Analysis: As mentioned in the text: The icmp_rcv() method does not return an error in this case... when a protocol handler returns a negative error, another attempt to process the packet is performed, and it is not needed in this case. This is part of the robustness design of the network stack. ICMP is primarily a control message, and a checksum error means the content is untrustworthy and must be silently discarded to prevent operations based on erroneous packets. If an error were returned, it might trigger upper-layer retransmissions or other side effects, which is unsafe.


Key Takeaways

ICMP is an indispensable "nervous system" in IP networks. It goes beyond the scope of a simple Ping tool, serving as the exception handling and feedback mechanism for the network layer. Its core value lies in breaking the black-box nature of IP's "best-effort" delivery. By reporting errors (such as Destination Unreachable, Time Exceeded) and transmitting diagnostic information, it allows the sender to perceive network state and make adjustments (like PMTU Discovery), acting as the cornerstone of maintaining network debuggability and robustness.

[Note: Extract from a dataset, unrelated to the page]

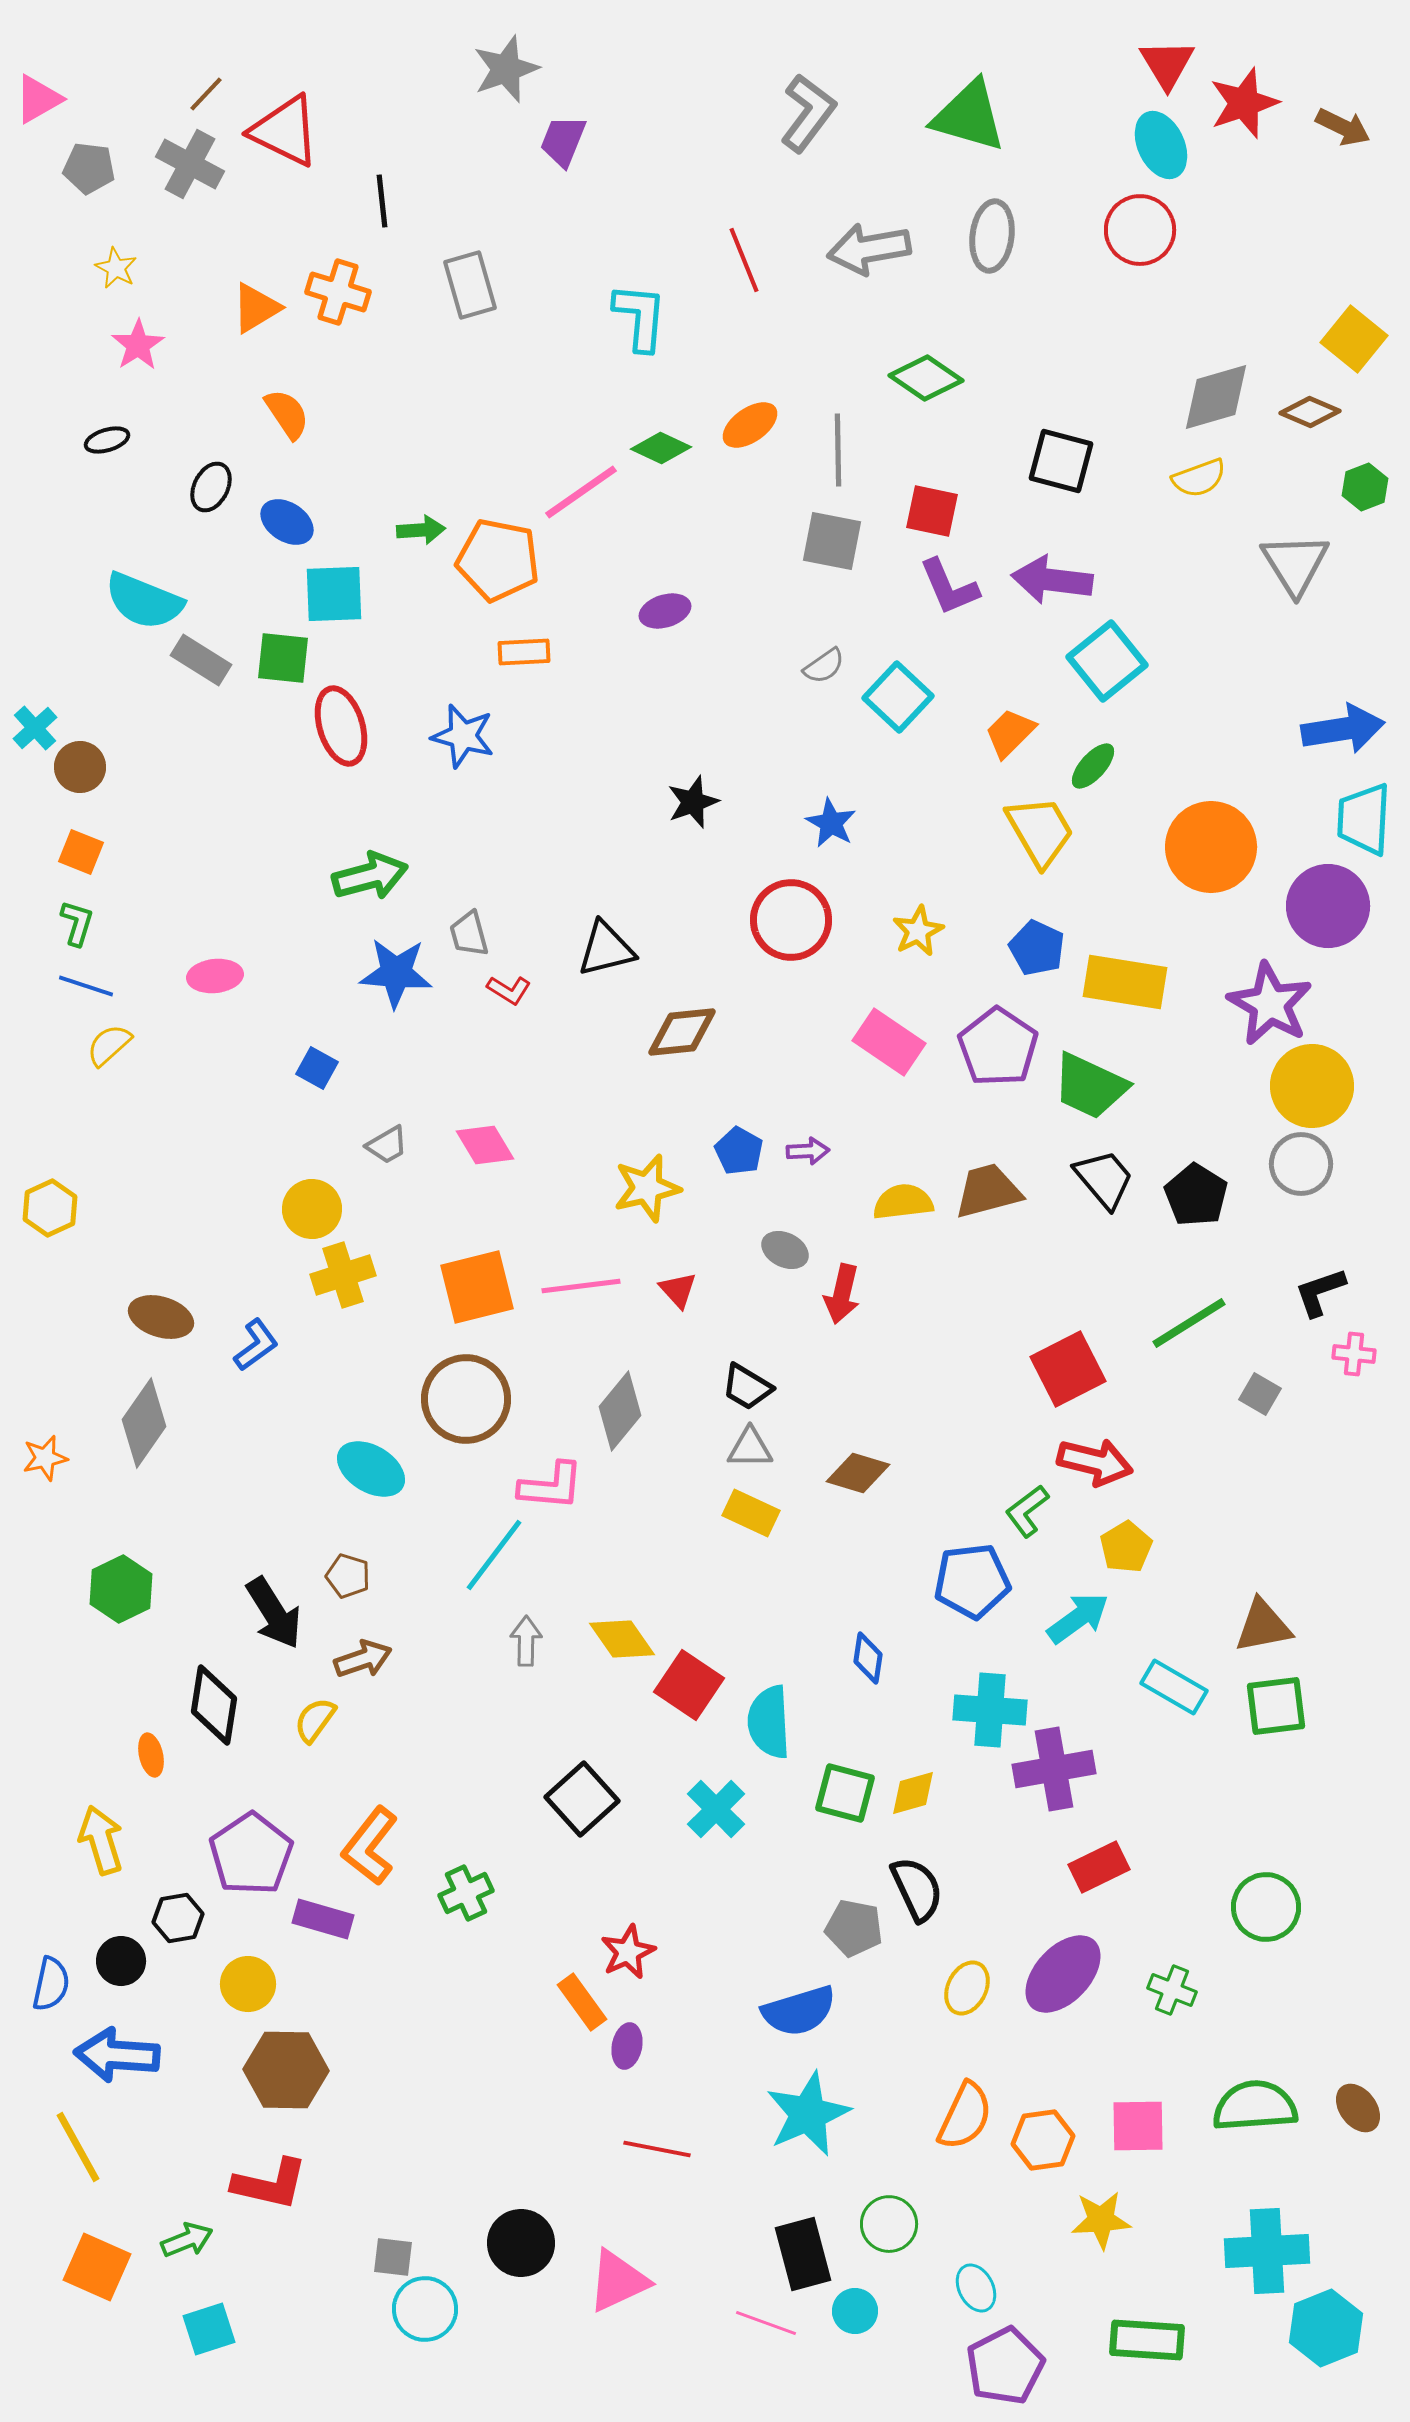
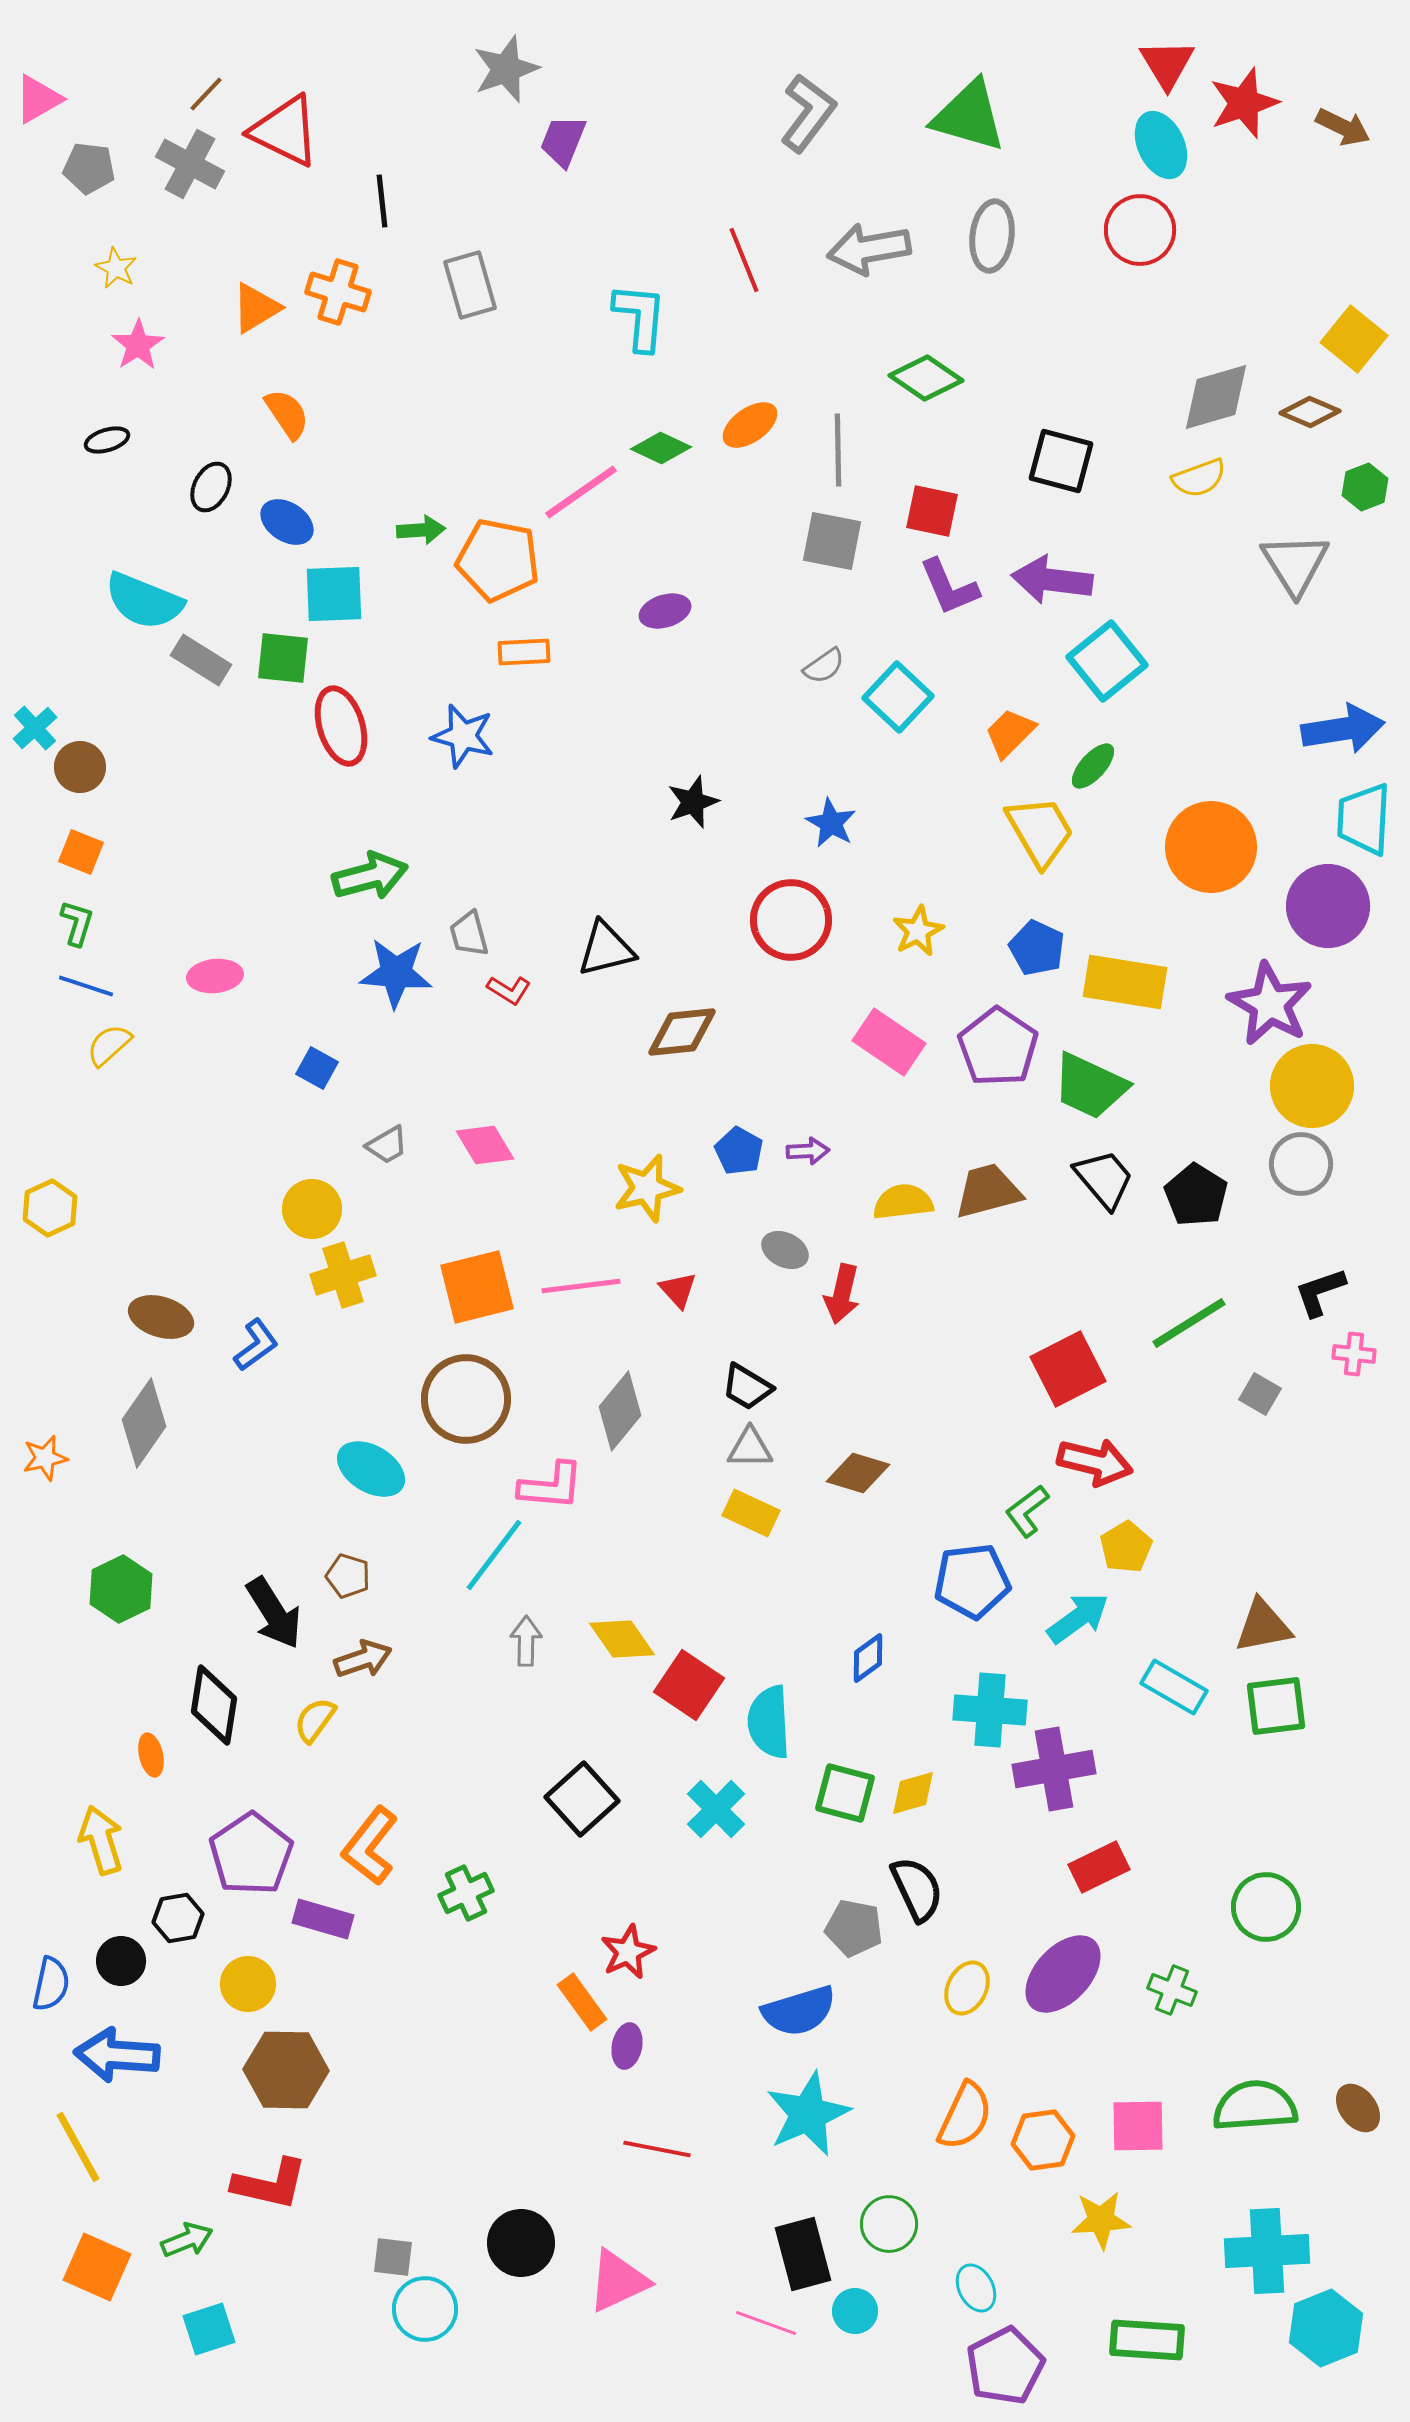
blue diamond at (868, 1658): rotated 45 degrees clockwise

The kernel's core mechanism for handling ICMP relies on efficient dispatch and parallel architectures. For the receive path, the kernel uses table lookups or jump dispatching to hand off different types of packets (like Echo, Time Exceeded, Unreachable) to specific handlers. For the send path, to avoid lock contention in multi-core systems, the Linux kernel adopts a design that creates independent Raw Sockets for each CPU, ensuring that control messages can be efficiently generated and sent even under heavy load.

Although ICMPv4 and ICMPv6 have similar names, there are fundamental differences in their responsibilities. ICMPv4 is primarily used to assist IPv4 with error reporting; whereas ICMPv6 holds a very high status in the IPv6 architecture. It not only inherits the error reporting function but also completely takes over the responsibilities of ARP (Address Resolution) and IGMP (Multicast Management), becoming the unified carrier for Neighbor Discovery (ND) and Multicast Listener Discovery (MLD), and is the absolute core of IPv6 network operations.

To prevent network storms, ICMP transmission is subject to strict rate limiting. The kernel rate-limits error messages by default to avoid congestion collapse caused by "avalanche" feedback triggered by network failures. However, there are two key exceptions to this rule: the "Packet Too Big" messages required for PMTU Discovery and messages sent to the loopback device must be sent immediately, ensuring timely Path MTU updates and smooth local communication.

In engineering practice, security policies should favor "reject" over "drop." Blindly using a firewall to DROP all ICMP will cause MTU Discovery to fail (leading to large packet transmission stalls) and Traceroute to break; a wiser approach is to use the iptables REJECT target or fine-grained procfs configurations (like icmp_echo_ignore_all) to hide specific host information while allowing necessary error messages (like Fragmentation Needed) to pass through, ensuring network connectivity.